Bapak itu rupanya memahami alasan kami. Namun,  tetap saja ada yang mengganggu benak saya. Kenapa ‘bapak berkopiah’ itu selalu mendekati kami ketika kami mengambil gambar? Kenapa pula ia ikut berdoa layaknya tukang doa di makam-makam di Jakarta? Apakah ia pemandu doa?

Sekitar satu jam kami berada di Kompleks Masjid Azizi dan Makam Amir Hamzah. Ketika kendaraan kami hendak beranjak meninggalkan halaman masjid, pria berbaju koko tetap menguntit kami. Saya jadi tak enak hati.

“Tolong Sal, minta uangnya untuk bapak itu. Uangku sudah kukasih ke anak-anak tadi,” ujar saya kepada Faisal.

Setelah menyerahkan uang kepada pria berbaju koko putih, kami pun pergi meninggalkan masjid, menembus pekat malam, menuju Medan.

***

Amir Hamzah atau Tengku Amir Hamzah lahir di Tanjungpura, Langkat, 28 Februari 1911. Ia tumbuh dan besar dalam lingkungan Kesultanan Langkat. Dulu Kesultanan Langkat masuk wilayah Sumatera Timur. Kini Langkat menjadi salah satu kabupaten di Provinsi Sumatera Utara. Kesultanan Langkat merupakah salah satu kerajaan Melayu. Pada awal abad ke-20 Kesultanan Langkat termasuk kerajaan sangat makmur. Sebab, di wilayah itu terdapat perkebunan yang sangat luas dan ditemukannya tambang minyak di Pangkalan Brandan.

Meskipun lahir dan hidup di lingkungan kesultanan, Amir Hamzah lebih banyak tampil sebagai sosok yang sederhana. Bahkan,  kata “Tengku” yang mestinya melekat di depan namanya, ia tanggalkan. Ia tak pernah memakai nama Tengku Amir Hamzah ketika menulis puisi atau saat aktif dalam dunia pergerakan nasional.

Hingga kini masih banyak orang yang tidak tahu bahwa pada masa hidupnya Amir Hamzah juga seorang aktivis pergerakan. Orang, terutama yang sedang belajar sastra Indonesia, umumnya hanya mengetahui bahwa Amir Hamzah adalah Raja Penyair Pujangga Baru. Ya, sebuah julukan yang disematkan kritikus sastra H.B. Jassin untuk seorang penyair yang berjasa besar dalam menancapkan tonggak yang kokoh dalam pembaruan perpuisian Indonesia.

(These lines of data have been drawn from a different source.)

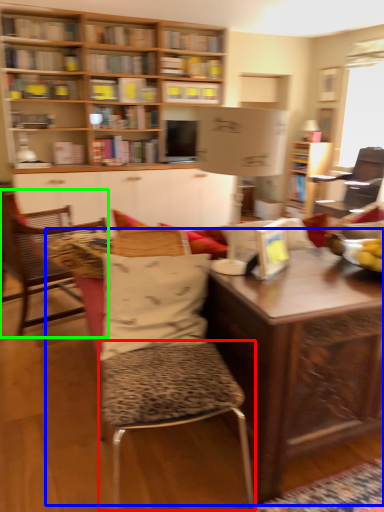 Question: Which is farther away from bar stool (highlighted by a red box)? table (highlighted by a blue box) or chair (highlighted by a green box)?

Choices:
 (A) table
 (B) chair

Answer: (B) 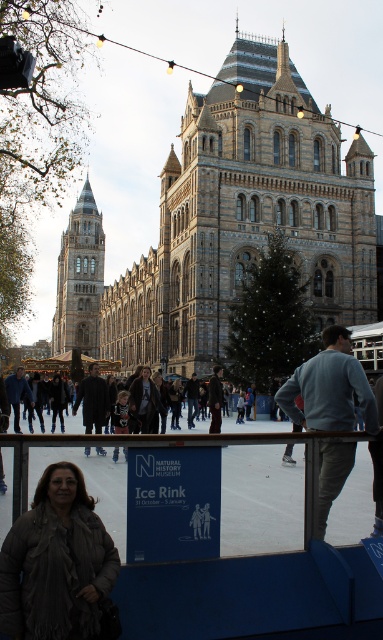 You are standing on the ice rink and want to take a photo of both the brown stone tower at center and the golden stone tower at left. Which tower should you position closer to the camera to include both in the frame?

You should position the brown stone tower at center closer to the camera because it is already closer to the viewer than the golden stone tower at left, so adjusting your position to focus on it will help capture both in the frame.

You are standing at the entrance of the Natural History Museum and want to find the person wearing the brown fuzzy coat at lower left. According to the coordinates given, where should you look to find them?

The brown fuzzy coat at lower left is located at coordinates point (57, 563), so you should look towards the lower left area near those coordinates to find them.

You are planning to take a photo of the brown stone tower at center and the golden stone tower at left from a distance where both can be fully captured in the frame. Given that your camera has a maximum focal length that allows capturing objects up to 100 meters apart in the same frame, will you be able to include both towers in a single photo?

The brown stone tower at center and golden stone tower at left are 91.10 meters apart. Since your camera can capture objects up to 100 meters apart, you can include both towers in a single photo as the distance between them is within the camera range. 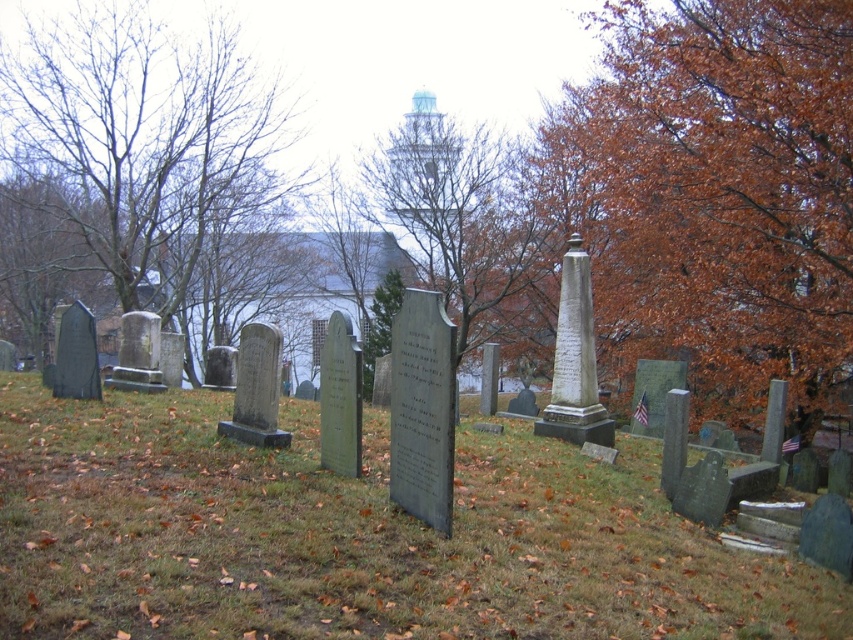 Question: Which of the following is the closest to the observer?

Choices:
 (A) (370, 515)
 (B) (140, 161)

Answer: (A)

Question: Does brown leafy tree at center right appear over brown leafy tree at center?

Choices:
 (A) yes
 (B) no

Answer: (A)

Question: Does green grass at center appear on the right side of brown leafy tree at center?

Choices:
 (A) no
 (B) yes

Answer: (B)

Question: Does bare branches at left have a lesser width compared to brown leafy tree at center?

Choices:
 (A) no
 (B) yes

Answer: (B)

Question: Which object is closer to the camera taking this photo?

Choices:
 (A) bare branches at left
 (B) brown leafy tree at center

Answer: (B)

Question: Which object appears closest to the camera in this image?

Choices:
 (A) brown leafy tree at center
 (B) green grass at center
 (C) brown leafy tree at center right

Answer: (B) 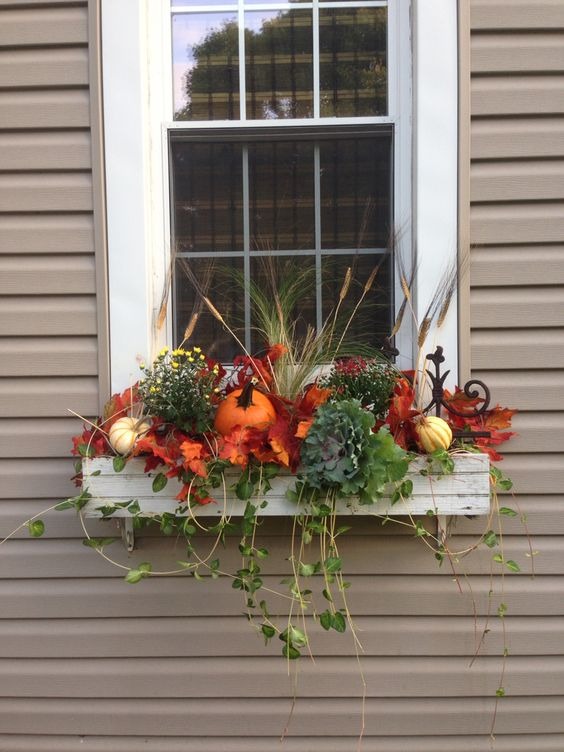 The height and width of the screenshot is (752, 564). In order to click on trailing green vine like plant in this screenshot , I will do `click(293, 632)`, `click(249, 487)`, `click(442, 459)`. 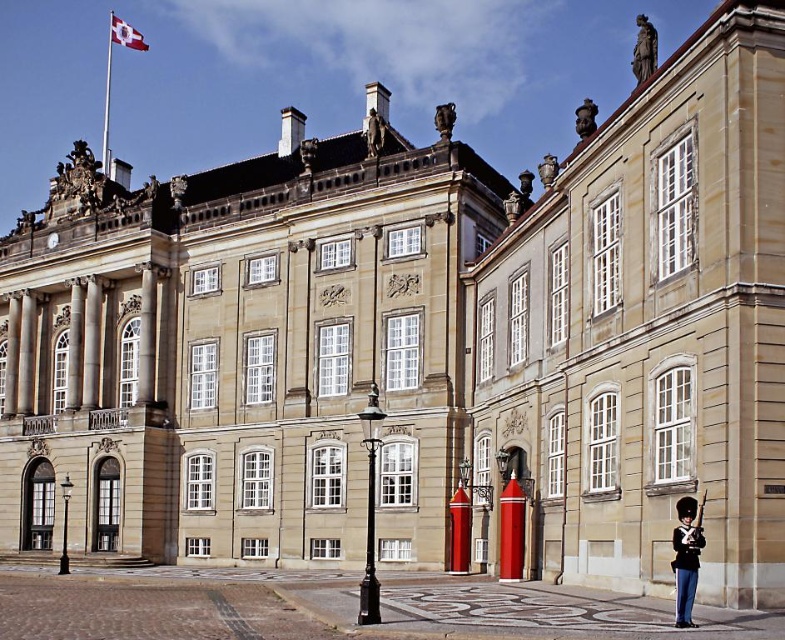 Question: Considering the real-world distances, which object is farthest from the matte stone building at right?

Choices:
 (A) dark blue uniform at lower right
 (B) white fabric flag at upper left
 (C) polished bronze statue at upper right

Answer: (B)

Question: Estimate the real-world distances between objects in this image. Which object is closer to the polished bronze statue at upper right?

Choices:
 (A) dark blue uniform at lower right
 (B) white fabric flag at upper left

Answer: (A)

Question: Among these points, which one is nearest to the camera?

Choices:
 (A) (681, 524)
 (B) (577, 580)
 (C) (155, 538)
 (D) (123, 26)

Answer: (A)

Question: Can you confirm if dark blue uniform at lower right is positioned to the left of polished bronze statue at upper right?

Choices:
 (A) no
 (B) yes

Answer: (B)

Question: Can you confirm if matte stone building at right is positioned below polished bronze statue at upper right?

Choices:
 (A) no
 (B) yes

Answer: (B)

Question: Is smooth stone building at center bigger than polished bronze statue at upper right?

Choices:
 (A) no
 (B) yes

Answer: (A) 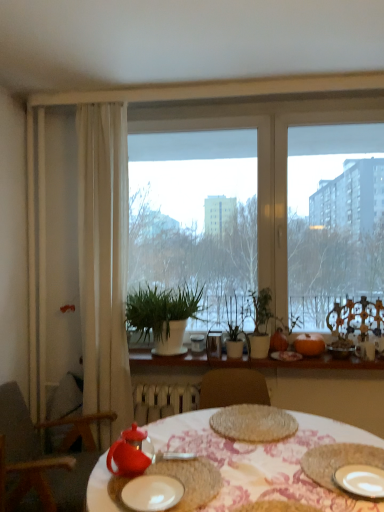 Find the location of a particular element. The image size is (384, 512). free space above white sheer curtain at left (from a real-world perspective) is located at coordinates (102, 89). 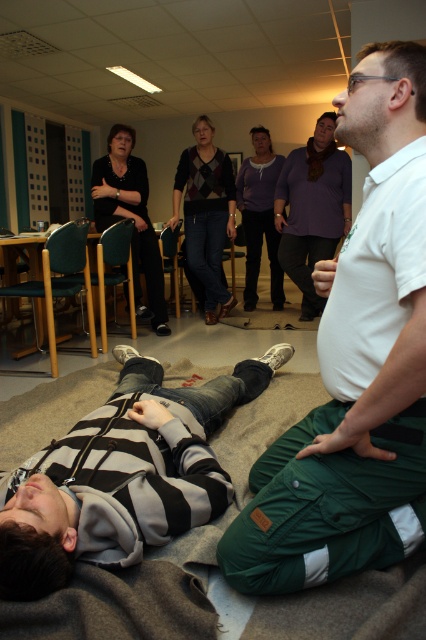 Who is lower down, white cotton shirt at upper right or black matte shirt at upper left?

Positioned lower is white cotton shirt at upper right.

Can you confirm if white cotton shirt at upper right is smaller than black matte shirt at upper left?

Yes, white cotton shirt at upper right is smaller than black matte shirt at upper left.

Amir Hamzah menyelesaikan pendidikan dasar di Tanjungpura. Ia kemudian melanjutkan ke Meer Uitgebreid Lager Onderwijs (MULO) di Medan. Belum sampai tamat MULO, pada 1928 Amir Hamzah hijrah ke Batavia (Jakarta). Ia kemudian menyelesaikan MULO di Jakarta pada 1929. Setahun kemudian, Amir Hamzah pindah ke Solo untuk melanjutkan studi di Algeme(e)ne Middelbare School (AMS) dengan spesialisasi kajian sastra timur. Di AMS Amir Hamzah belajar bahasa Sanskerta dan bahasa Jawa.

Kepindahan Amir Hamzah ke Pulau Jawa itulah yang kemudian mengubah jalan hidupnya, dari seorang bangsawan Melayu menjadi seorang nasionalis yang egaliter. Ketika sekolah di Solo, Amir Hamzah terlibat dalam Kongres Indonesia Muda (29 Desember 1930 hingga 2 Januari 1931). Saat itu Amir Hamzah terpilih sebagai Ketua Indonesia Muda Cabang Solo.

Indonesia Muda merupakan organisasi pemuda yang menyatukan pelbagai organisasi pemuda berciri kedaerahan seperti Jong Java, Jong Sumatranen Bond, Jong Celebes, dll. Kongres Pemuda di Solo itu sangat penting, karena itulah saat pertama kali para pemuda Indonesia dengan latar belakang suku yang berbeda-beda berhasil menggalang semangat nasionalisme.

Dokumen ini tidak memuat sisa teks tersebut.